• **EXERCISE INSTRUCTIONS**:
Go through the data below line by line. Give only the number of lines that contain "CHUTIKANON".

• **DATA SUPPLIED**:
══════════
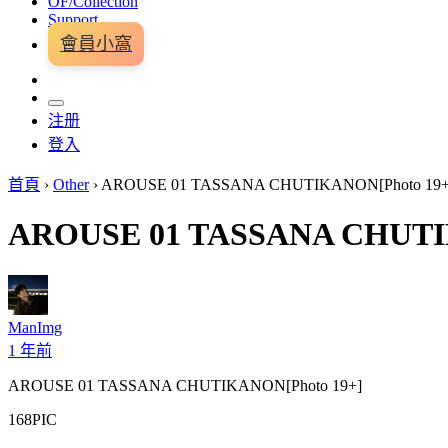
OF/Collection
Support
會員小窩
注册
登入
首頁
›
Other
›
AROUSE 01 TASSANA CHUTIKANON[Photo 19+
AROUSE 01 TASSANA CHUTI
ManImg
1 年前
AROUSE 01 TASSANA CHUTIKANON[Photo 19+]
168PIC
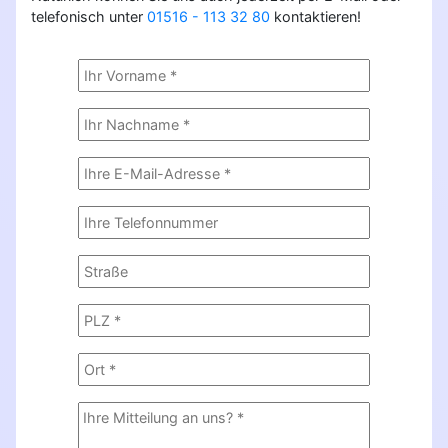
telefonisch unter
01516 - 113 32 80
kontaktieren!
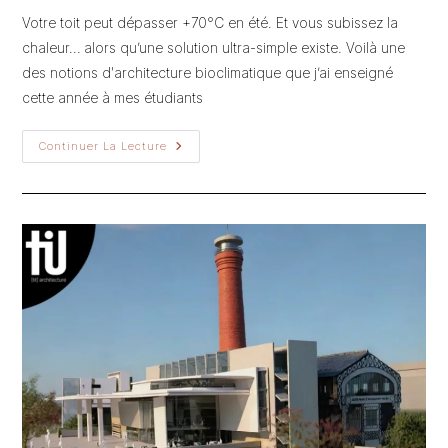
publication :
Votre toit peut dépasser +70°C en été. Et vous subissez la
chaleur… alors qu’une solution ultra-simple existe. Voilà une
des notions d'architecture bioclimatique que j’ai enseigné
cette année à mes étudiants
Votre
Continuer La Lecture
Toit
Chauffe
À
+70°C
-
>
La
Solution
Passive
Et
Économique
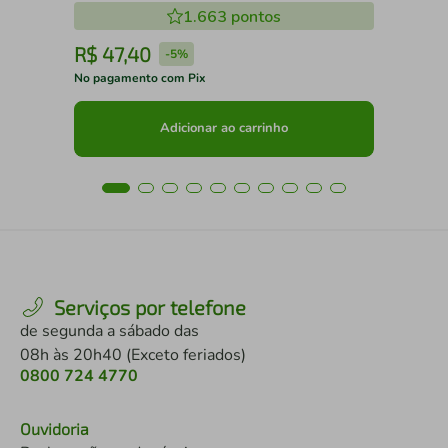
1.663
pontos
R$
47
,
40
R
-
5%
No pagamento com Pix
No 
Adicionar ao carrinho
Serviços por telefone
de segunda a sábado das
08h às 20h40 (Exceto feriados)
0800 724 4770
Ouvidoria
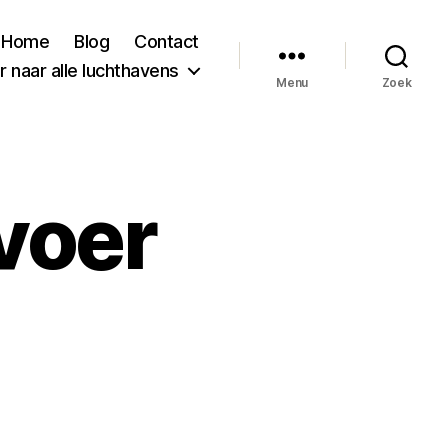
Home
Blog
Contact
 naar alle luchthavens
Menu
Zoek
voer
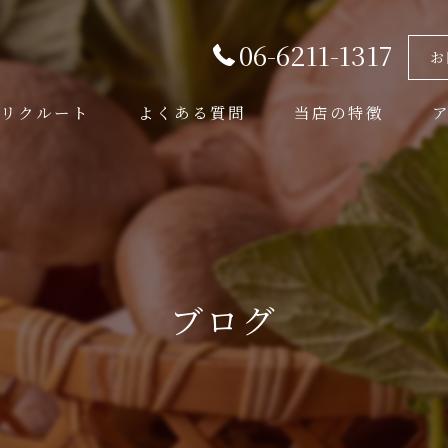
06-6211-1317
お
リクルート
よくある質問
当店の特徴
美味しい
コース
ディナー
ブログ
デート
おしゃれ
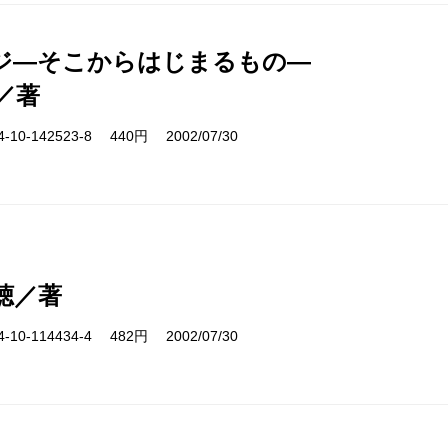
ジ―そこからはじまるもの―
／著
10-142523-8 440円 2002/07/30
聴／著
10-114434-4 482円 2002/07/30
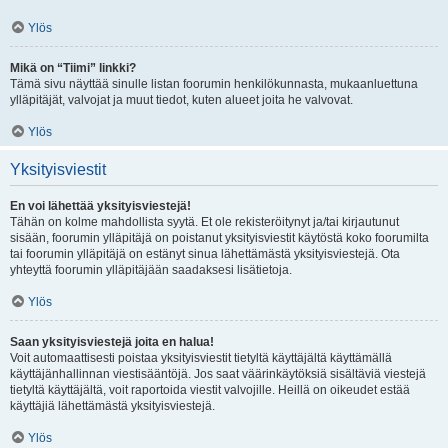
Ylös
Mikä on “Tiimi” linkki?
Tämä sivu näyttää sinulle listan foorumin henkilökunnasta, mukaanluettuna
ylläpitäjät, valvojat ja muut tiedot, kuten alueet joita he valvovat.
Ylös
Yksityisviestit
En voi lähettää yksityisviestejä!
Tähän on kolme mahdollista syytä. Et ole rekisteröitynyt ja/tai kirjautunut
sisään, foorumin ylläpitäjä on poistanut yksityisviestit käytöstä koko foorumilta
tai foorumin ylläpitäjä on estänyt sinua lähettämästä yksityisviestejä. Ota
yhteyttä foorumin ylläpitäjään saadaksesi lisätietoja.
Ylös
Saan yksityisviestejä joita en halua!
Voit automaattisesti poistaa yksityisviestit tietyltä käyttäjältä käyttämällä
käyttäjänhallinnan viestisääntöjä. Jos saat väärinkäytöksiä sisältäviä viestejä
tietyltä käyttäjältä, voit raportoida viestit valvojille. Heillä on oikeudet estää
käyttäjiä lähettämästä yksityisviestejä.
Ylös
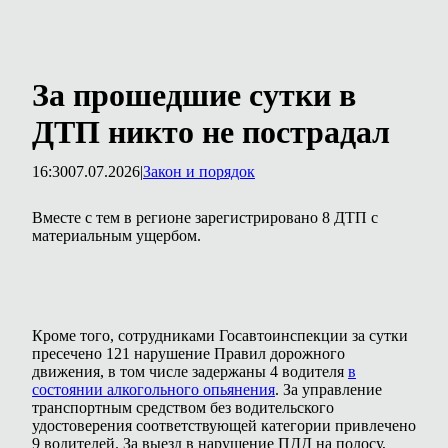
За прошедшие сутки в
ДТП никто не пострадал
16:30
07.07.2026
|
Закон и порядок
Вместе с тем в регионе зарегистрировано 8 ДТП с
материальным ущербом.
Кроме того, сотрудниками Госавтоинспекции за сутки
пресечено 121 нарушение Правил дорожного
движения, в том числе задержаны 4 водителя
в
состоянии алкогольного опьянения
. За управление
транспортным средством без водительского
удостоверения соответствующей категории привлечено
9 водителей. За выезд в нарушение ПДД на полосу,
══════════
• **EXERCISE RESULT**:
2